Data provided START

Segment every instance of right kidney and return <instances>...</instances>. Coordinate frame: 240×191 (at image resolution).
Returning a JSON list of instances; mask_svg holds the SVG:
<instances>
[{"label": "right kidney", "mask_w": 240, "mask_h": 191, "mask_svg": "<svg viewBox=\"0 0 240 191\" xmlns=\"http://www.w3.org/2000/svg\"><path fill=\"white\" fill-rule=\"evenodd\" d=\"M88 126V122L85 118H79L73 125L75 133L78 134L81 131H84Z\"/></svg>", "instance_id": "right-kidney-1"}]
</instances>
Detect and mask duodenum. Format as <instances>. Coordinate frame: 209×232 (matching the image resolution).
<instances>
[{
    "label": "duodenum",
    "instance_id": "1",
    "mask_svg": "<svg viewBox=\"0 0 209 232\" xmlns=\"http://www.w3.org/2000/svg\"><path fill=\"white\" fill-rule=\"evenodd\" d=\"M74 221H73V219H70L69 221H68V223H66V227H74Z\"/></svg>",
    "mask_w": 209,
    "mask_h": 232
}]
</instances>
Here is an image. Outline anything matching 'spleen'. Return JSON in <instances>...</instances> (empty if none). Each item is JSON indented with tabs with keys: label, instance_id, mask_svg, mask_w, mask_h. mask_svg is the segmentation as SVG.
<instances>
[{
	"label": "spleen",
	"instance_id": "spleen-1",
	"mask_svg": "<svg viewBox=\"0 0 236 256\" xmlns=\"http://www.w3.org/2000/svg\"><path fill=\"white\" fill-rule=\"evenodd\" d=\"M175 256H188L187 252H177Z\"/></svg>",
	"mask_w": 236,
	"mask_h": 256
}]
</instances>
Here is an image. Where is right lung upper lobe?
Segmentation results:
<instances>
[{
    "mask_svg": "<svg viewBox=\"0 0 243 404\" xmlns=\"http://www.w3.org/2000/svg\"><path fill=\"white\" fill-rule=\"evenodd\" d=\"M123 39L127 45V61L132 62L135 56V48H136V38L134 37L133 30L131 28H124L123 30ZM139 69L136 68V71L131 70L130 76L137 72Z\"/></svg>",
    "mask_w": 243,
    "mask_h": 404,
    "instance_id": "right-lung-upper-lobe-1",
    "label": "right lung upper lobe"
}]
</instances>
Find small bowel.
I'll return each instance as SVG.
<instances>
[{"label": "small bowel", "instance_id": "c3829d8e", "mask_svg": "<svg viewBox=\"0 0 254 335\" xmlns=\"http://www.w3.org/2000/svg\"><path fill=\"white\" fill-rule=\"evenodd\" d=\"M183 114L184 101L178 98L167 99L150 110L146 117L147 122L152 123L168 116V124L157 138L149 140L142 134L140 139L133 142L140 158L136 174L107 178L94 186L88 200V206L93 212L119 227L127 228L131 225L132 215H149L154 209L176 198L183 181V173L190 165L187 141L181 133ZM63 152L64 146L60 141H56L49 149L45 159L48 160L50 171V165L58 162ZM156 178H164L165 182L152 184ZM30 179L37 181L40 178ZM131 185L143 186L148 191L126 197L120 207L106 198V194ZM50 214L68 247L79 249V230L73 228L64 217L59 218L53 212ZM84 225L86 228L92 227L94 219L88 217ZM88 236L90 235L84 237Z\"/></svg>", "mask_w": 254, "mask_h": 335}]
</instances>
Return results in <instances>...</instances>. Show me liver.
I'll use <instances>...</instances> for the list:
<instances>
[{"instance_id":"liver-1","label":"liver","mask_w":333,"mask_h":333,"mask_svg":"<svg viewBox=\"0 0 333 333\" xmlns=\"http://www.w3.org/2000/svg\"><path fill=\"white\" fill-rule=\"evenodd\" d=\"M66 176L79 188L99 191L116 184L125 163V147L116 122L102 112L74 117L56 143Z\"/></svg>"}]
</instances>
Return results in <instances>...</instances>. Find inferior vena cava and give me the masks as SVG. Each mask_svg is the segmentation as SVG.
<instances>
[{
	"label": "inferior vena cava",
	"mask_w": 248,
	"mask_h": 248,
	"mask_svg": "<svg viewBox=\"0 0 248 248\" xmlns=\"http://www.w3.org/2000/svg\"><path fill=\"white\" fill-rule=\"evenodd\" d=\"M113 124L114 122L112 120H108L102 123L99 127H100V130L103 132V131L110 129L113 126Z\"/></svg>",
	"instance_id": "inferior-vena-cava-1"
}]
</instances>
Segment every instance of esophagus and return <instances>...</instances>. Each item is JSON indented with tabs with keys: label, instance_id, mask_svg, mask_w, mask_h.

Data provided END

-- Exercise requirements --
Retype each record in full, please.

-- Solved exercise --
Segment every instance of right kidney and return <instances>...</instances>. Coordinate frame: 240×191 (at image resolution).
Returning a JSON list of instances; mask_svg holds the SVG:
<instances>
[{"label": "right kidney", "mask_w": 240, "mask_h": 191, "mask_svg": "<svg viewBox=\"0 0 240 191\" xmlns=\"http://www.w3.org/2000/svg\"><path fill=\"white\" fill-rule=\"evenodd\" d=\"M88 126V122L85 118H79L73 125L75 133L78 134L81 131H84Z\"/></svg>", "instance_id": "right-kidney-1"}]
</instances>
Detect and mask duodenum. Format as <instances>. Coordinate frame: 209×232 (matching the image resolution).
<instances>
[{
    "label": "duodenum",
    "instance_id": "1",
    "mask_svg": "<svg viewBox=\"0 0 209 232\" xmlns=\"http://www.w3.org/2000/svg\"><path fill=\"white\" fill-rule=\"evenodd\" d=\"M74 221H73V219H70L69 221H68V223H66V227H74Z\"/></svg>",
    "mask_w": 209,
    "mask_h": 232
}]
</instances>
Here is an image. Outline anything matching 'spleen'. Return JSON in <instances>...</instances> (empty if none). Each item is JSON indented with tabs with keys: label, instance_id, mask_svg, mask_w, mask_h. mask_svg is the segmentation as SVG.
<instances>
[{
	"label": "spleen",
	"instance_id": "spleen-1",
	"mask_svg": "<svg viewBox=\"0 0 236 256\" xmlns=\"http://www.w3.org/2000/svg\"><path fill=\"white\" fill-rule=\"evenodd\" d=\"M175 256H188L187 252H177Z\"/></svg>",
	"mask_w": 236,
	"mask_h": 256
}]
</instances>
Here is an image. Where is right lung upper lobe?
Segmentation results:
<instances>
[{
    "mask_svg": "<svg viewBox=\"0 0 243 404\" xmlns=\"http://www.w3.org/2000/svg\"><path fill=\"white\" fill-rule=\"evenodd\" d=\"M123 39L127 45V61L132 62L135 56V48H136V38L134 37L133 30L131 28H124L123 30ZM139 69L136 68V71L131 70L130 76L137 72Z\"/></svg>",
    "mask_w": 243,
    "mask_h": 404,
    "instance_id": "right-lung-upper-lobe-1",
    "label": "right lung upper lobe"
}]
</instances>
Find small bowel.
I'll return each instance as SVG.
<instances>
[{"label": "small bowel", "instance_id": "c3829d8e", "mask_svg": "<svg viewBox=\"0 0 254 335\" xmlns=\"http://www.w3.org/2000/svg\"><path fill=\"white\" fill-rule=\"evenodd\" d=\"M183 114L184 101L178 98L167 99L150 110L146 117L147 122L152 123L168 116V124L157 138L149 140L142 134L140 139L133 142L140 158L136 174L107 178L94 186L88 200V206L93 212L119 227L127 228L131 225L132 215H149L154 209L176 198L183 181V173L190 165L187 141L181 133ZM63 152L64 146L60 141H56L49 149L45 159L48 160L50 171V165L58 162ZM156 178H164L165 182L152 184ZM30 179L37 181L40 178ZM131 185L143 186L148 191L126 197L120 207L106 198V194ZM50 214L68 247L79 249V230L73 228L64 217L59 218L53 212ZM84 225L86 228L92 227L94 219L88 217ZM88 236L90 235L84 237Z\"/></svg>", "mask_w": 254, "mask_h": 335}]
</instances>
Return results in <instances>...</instances>. Show me liver.
I'll use <instances>...</instances> for the list:
<instances>
[{"instance_id":"liver-1","label":"liver","mask_w":333,"mask_h":333,"mask_svg":"<svg viewBox=\"0 0 333 333\" xmlns=\"http://www.w3.org/2000/svg\"><path fill=\"white\" fill-rule=\"evenodd\" d=\"M66 176L79 188L99 191L116 184L125 163V147L116 122L102 112L74 117L56 143Z\"/></svg>"}]
</instances>
Return results in <instances>...</instances>. Find inferior vena cava and give me the masks as SVG. Each mask_svg is the segmentation as SVG.
<instances>
[{
	"label": "inferior vena cava",
	"mask_w": 248,
	"mask_h": 248,
	"mask_svg": "<svg viewBox=\"0 0 248 248\" xmlns=\"http://www.w3.org/2000/svg\"><path fill=\"white\" fill-rule=\"evenodd\" d=\"M113 124L114 122L112 120H108L102 123L99 127H100V130L103 132V131L110 129L113 126Z\"/></svg>",
	"instance_id": "inferior-vena-cava-1"
}]
</instances>
Segment every instance of esophagus and return <instances>...</instances>. Each item is JSON indented with tabs with keys: label, instance_id, mask_svg, mask_w, mask_h.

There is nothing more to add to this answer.